What to do = Check the material that follows and say how many lines include the string "ngành", giving the number alone.

══ Information supplied ══

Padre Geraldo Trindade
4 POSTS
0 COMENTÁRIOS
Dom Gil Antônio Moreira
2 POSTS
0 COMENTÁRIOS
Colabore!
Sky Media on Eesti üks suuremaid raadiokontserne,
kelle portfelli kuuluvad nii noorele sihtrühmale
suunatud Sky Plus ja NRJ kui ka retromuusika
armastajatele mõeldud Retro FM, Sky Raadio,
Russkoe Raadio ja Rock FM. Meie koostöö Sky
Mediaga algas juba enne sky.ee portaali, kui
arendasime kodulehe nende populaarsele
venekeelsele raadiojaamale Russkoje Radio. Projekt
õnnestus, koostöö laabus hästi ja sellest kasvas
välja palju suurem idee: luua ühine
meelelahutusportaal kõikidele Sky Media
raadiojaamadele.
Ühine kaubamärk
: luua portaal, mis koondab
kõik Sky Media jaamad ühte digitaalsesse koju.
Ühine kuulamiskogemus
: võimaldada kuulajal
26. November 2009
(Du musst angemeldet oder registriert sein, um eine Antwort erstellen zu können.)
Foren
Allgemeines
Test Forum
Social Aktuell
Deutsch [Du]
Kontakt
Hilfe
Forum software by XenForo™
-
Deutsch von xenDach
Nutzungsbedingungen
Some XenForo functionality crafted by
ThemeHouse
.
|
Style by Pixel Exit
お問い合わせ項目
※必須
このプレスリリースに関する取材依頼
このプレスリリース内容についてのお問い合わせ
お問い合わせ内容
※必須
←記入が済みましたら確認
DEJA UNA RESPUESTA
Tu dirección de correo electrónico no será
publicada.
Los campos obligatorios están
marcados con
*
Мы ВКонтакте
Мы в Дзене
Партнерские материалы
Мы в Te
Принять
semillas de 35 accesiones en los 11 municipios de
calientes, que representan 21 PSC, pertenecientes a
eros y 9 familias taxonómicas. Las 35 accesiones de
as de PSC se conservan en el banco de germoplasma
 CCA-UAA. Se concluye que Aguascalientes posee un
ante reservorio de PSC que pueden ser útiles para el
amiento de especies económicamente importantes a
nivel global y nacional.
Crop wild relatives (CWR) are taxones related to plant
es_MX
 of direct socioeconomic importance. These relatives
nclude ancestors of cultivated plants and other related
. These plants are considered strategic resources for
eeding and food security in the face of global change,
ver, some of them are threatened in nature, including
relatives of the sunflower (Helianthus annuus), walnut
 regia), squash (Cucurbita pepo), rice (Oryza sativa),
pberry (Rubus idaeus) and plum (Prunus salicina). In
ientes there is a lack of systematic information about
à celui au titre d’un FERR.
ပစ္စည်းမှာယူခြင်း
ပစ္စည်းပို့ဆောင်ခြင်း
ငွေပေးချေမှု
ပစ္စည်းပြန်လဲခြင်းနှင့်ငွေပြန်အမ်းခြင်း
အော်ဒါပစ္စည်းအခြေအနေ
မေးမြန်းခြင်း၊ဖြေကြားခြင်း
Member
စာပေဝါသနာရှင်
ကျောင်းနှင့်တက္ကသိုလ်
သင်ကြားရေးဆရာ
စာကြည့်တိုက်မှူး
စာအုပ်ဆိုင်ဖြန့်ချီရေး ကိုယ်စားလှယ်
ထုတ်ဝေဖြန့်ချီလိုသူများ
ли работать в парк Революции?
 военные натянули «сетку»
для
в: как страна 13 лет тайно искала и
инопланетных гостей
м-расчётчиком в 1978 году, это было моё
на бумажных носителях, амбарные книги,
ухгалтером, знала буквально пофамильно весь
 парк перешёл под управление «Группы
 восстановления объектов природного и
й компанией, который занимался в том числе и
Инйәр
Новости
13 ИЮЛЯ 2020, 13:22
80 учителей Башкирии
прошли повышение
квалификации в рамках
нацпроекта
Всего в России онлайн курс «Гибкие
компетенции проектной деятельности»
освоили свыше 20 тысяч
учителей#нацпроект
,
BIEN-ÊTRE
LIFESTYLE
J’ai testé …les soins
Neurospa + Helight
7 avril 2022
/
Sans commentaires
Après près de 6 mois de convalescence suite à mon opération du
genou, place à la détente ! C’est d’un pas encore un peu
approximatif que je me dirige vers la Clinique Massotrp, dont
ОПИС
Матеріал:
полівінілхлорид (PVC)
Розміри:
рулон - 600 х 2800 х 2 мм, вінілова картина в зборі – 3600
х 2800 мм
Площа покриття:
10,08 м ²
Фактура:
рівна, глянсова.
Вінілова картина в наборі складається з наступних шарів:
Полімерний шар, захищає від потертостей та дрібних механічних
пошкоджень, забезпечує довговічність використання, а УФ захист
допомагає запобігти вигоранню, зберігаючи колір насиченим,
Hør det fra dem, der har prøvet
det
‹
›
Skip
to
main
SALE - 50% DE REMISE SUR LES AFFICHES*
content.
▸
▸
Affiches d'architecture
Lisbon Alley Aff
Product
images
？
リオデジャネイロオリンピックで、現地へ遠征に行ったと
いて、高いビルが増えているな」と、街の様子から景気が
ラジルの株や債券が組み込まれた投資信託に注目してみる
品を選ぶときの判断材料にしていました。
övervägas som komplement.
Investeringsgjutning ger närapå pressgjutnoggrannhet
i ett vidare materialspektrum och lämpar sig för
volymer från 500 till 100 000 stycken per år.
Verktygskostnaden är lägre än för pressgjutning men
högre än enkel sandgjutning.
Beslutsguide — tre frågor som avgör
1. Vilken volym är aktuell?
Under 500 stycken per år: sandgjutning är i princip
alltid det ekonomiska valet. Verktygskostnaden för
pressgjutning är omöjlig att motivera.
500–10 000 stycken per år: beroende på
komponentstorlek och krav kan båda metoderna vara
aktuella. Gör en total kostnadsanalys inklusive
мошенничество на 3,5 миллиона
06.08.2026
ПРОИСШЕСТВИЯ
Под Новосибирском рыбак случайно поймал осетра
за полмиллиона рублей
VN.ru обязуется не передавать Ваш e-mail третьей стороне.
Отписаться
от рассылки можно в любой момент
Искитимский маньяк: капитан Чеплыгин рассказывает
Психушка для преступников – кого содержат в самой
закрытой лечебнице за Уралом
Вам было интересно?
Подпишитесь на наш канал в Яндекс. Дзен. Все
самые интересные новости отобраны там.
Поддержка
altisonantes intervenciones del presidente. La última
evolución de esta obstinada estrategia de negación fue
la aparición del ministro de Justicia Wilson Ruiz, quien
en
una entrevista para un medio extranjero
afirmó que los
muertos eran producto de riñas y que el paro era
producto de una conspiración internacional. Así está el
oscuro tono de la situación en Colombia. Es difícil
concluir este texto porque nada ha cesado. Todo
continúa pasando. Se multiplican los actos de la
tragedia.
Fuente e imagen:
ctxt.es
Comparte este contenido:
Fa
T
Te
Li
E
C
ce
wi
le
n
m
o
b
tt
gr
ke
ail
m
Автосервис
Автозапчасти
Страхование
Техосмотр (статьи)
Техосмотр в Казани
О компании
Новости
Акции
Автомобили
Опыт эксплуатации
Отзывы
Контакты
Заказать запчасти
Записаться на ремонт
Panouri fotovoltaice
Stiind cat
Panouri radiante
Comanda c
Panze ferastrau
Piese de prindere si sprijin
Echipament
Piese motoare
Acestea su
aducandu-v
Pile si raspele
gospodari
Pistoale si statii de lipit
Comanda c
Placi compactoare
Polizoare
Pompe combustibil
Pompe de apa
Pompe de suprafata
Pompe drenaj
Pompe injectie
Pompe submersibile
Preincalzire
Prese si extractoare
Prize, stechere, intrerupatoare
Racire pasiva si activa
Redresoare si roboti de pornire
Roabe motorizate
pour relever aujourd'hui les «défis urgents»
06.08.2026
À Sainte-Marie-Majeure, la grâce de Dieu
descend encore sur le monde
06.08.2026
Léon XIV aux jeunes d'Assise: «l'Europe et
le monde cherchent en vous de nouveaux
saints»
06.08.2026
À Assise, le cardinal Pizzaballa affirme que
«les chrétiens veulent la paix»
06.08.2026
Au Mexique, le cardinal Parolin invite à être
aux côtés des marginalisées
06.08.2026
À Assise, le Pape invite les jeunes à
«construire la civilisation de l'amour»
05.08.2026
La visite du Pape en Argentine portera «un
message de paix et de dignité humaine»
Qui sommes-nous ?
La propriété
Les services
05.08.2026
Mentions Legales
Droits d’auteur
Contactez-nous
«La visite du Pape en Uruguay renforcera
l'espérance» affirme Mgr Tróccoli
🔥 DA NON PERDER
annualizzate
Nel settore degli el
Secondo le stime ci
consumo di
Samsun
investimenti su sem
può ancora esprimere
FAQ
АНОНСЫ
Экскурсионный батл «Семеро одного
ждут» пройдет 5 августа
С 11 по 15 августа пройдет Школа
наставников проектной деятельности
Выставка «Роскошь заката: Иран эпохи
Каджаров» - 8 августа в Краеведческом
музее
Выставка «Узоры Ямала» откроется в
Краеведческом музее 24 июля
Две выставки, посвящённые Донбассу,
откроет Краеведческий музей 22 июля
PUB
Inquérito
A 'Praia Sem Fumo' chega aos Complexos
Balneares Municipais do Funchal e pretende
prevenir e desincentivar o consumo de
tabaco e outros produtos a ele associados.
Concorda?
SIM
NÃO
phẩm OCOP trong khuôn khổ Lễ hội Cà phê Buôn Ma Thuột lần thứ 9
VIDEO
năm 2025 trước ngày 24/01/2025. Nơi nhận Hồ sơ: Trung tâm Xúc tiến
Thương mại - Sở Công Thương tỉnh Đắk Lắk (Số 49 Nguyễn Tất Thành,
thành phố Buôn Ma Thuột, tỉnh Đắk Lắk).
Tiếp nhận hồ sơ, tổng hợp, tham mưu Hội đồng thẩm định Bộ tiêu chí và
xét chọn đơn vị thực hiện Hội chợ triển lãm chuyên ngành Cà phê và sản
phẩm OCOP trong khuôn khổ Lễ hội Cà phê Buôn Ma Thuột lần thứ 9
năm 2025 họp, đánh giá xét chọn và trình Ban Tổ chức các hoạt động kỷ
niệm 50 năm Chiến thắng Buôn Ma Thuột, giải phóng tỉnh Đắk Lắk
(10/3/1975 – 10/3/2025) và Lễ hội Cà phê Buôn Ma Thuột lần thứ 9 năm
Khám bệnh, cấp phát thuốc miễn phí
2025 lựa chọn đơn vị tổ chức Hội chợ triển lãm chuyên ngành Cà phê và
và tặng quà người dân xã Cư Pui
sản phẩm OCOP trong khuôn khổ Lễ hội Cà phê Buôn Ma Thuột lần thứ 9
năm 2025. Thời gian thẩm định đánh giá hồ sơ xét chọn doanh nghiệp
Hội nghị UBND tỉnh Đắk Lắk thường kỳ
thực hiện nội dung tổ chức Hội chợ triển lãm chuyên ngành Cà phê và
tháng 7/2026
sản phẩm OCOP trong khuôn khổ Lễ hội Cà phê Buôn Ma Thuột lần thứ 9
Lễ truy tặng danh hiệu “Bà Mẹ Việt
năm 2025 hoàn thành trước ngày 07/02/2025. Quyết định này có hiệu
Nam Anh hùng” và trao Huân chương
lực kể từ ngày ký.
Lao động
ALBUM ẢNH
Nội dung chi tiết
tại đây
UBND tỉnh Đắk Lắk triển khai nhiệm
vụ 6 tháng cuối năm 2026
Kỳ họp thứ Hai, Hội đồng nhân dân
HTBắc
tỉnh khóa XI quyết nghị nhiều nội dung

═══

Reply to the task = 3